Como possível solução, então, para que o Tribunal absorva integralmente a nova estrutura organizacional, o grupo sugere a utilização das Funções de Gratificação como fonte para remunerar os servidores que vierem ocupar os cargos de chefia que excederam o quantitativo estabelecido em Lei.

Uma vez que essas funções gratificadas estão, atualmente, disseminadas pelas várias áreas do Tribunal, o mesmo, também, ao utilizá-las desse modo, estaria fazendo uso dos recursos públicos de modo mais eficiente uma vez que a instituição teria como contrapartida o fato de o servidor assumir os encargos e responsabilidades do cargo de chefia.

A Tabela 2, a seguir, apresenta o impacto financeiro da proposta de reestruturação organizacional, caso sejam preenchidos todos os cargos (100%), para as funções de gestão (Coordenação, Diretorias, Gerências, Chefias) do Tribunal, em comparação ao valor (R$) estabelecido pela Lei.

Obs.1: Valor Total estabelecido pela Lei = R$ 363.219,46.

TABELA 2

Função

Representatividade do Quadro Atual

em relação ao valor (R$) estabelecido

pela Lei

Representatividade

do Quadro

Proposto em

relação ao valor

Diretoria Superior

80%

10

Gestores da Linha Intermediária

88,24%

94

Chefes de Serviço

57,14%

12

Total

74,71%

10

 

É importante ressaltar, que em um primeiro momento, a Gerência Especializada, integrante da Secretaria de Controle Externo, e os Serviços a ela subordinados, não serão instituídos, o que reduzirá o excedente do cargo de “Chefe de Serviço” para quatro (4), além de diminuir uma unidade no quantitativo do Gestor de Linha Intermediária, quando se toma como referência os números de cargos estipulados em Lei.

 

CONSIDERAÇÕES FINAIS

A proposta apresentada tem como objetivos, dentre outros: gerar mais valor ao negócio do Tribunal e seus stakeholders, na medida em que organiza, articula e especializa a área finalística; e aumentar a agilidade na tomada de decisões.

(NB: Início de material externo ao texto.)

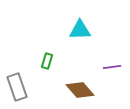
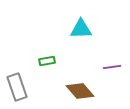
cyan triangle: moved 1 px right, 1 px up
green rectangle: rotated 63 degrees clockwise
brown diamond: moved 1 px down
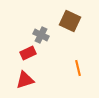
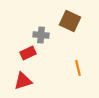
gray cross: rotated 21 degrees counterclockwise
red triangle: moved 2 px left, 1 px down
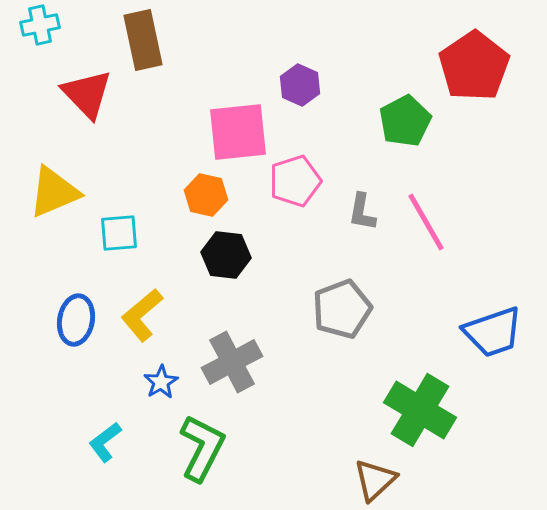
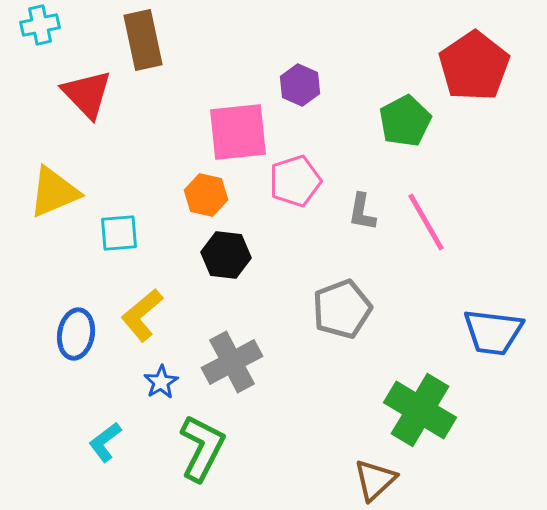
blue ellipse: moved 14 px down
blue trapezoid: rotated 26 degrees clockwise
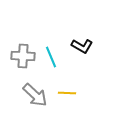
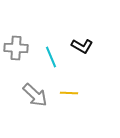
gray cross: moved 7 px left, 8 px up
yellow line: moved 2 px right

A nova estrutura organizacional introduz e remodela áreas essenciais do Tribunal de Contas para que a instituição seja planejada e gerida sob a óptica sistêmica, com a integração de suas diversas áreas, considerando aspectos dos ambientes interno e externo, oportunizando-a, assim, alcançar a excelência em sua gestão e em seus resultados à sociedade.

Ponto relevante é que a modelagem organizacional é um processo não apenas de formulação e implementação de novos arranjos, mas um processo de institucionalização de novos padrões de interação entre pessoas na organização, e que exige a desinstitucionalização das estruturas anteriores. Trata-se, portanto, de um processo de mudança, no qual se altera o status quo da estrutura, os processos organizacionais e as relações preexistentes, sendo, deste modo, de fundamental importância o cuidado com a sua gestão (Gestão da Mudança).

No caso da estrutura organizacional sugerida, um ponto crucial de mudança encontra-se na área de Controle Externo. O Tribunal apresenta, hoje, inspetorias instaladas nas Unidades Jurisdicionadas, sendo que na nova estrutura essas deixarão de existir e as equipes de fiscalização se caracterizarão pela flexibilidade e multidisciplinaridade, sendo formadas para realização de fiscalizações planejadas ou demandadas, como proposto pela FGV e pelo grupo responsável por esta proposta.

Desta forma, novas estruturas organizacionais devem ser pensadas como algo sujeito a implementações modulares, experimentações e redefinições ao longo do caminho, e, sobretudo, devem ser pensadas como processos de transformação nos quais não se altera apenas as estruturas, mas que requerem que uma série de aspectos sejam observados, dentre os quais se destacam: a realocação de pessoas, a capacitação, inclusive e principalmente gerencial, e os incentivos para adesão à nova estrutura.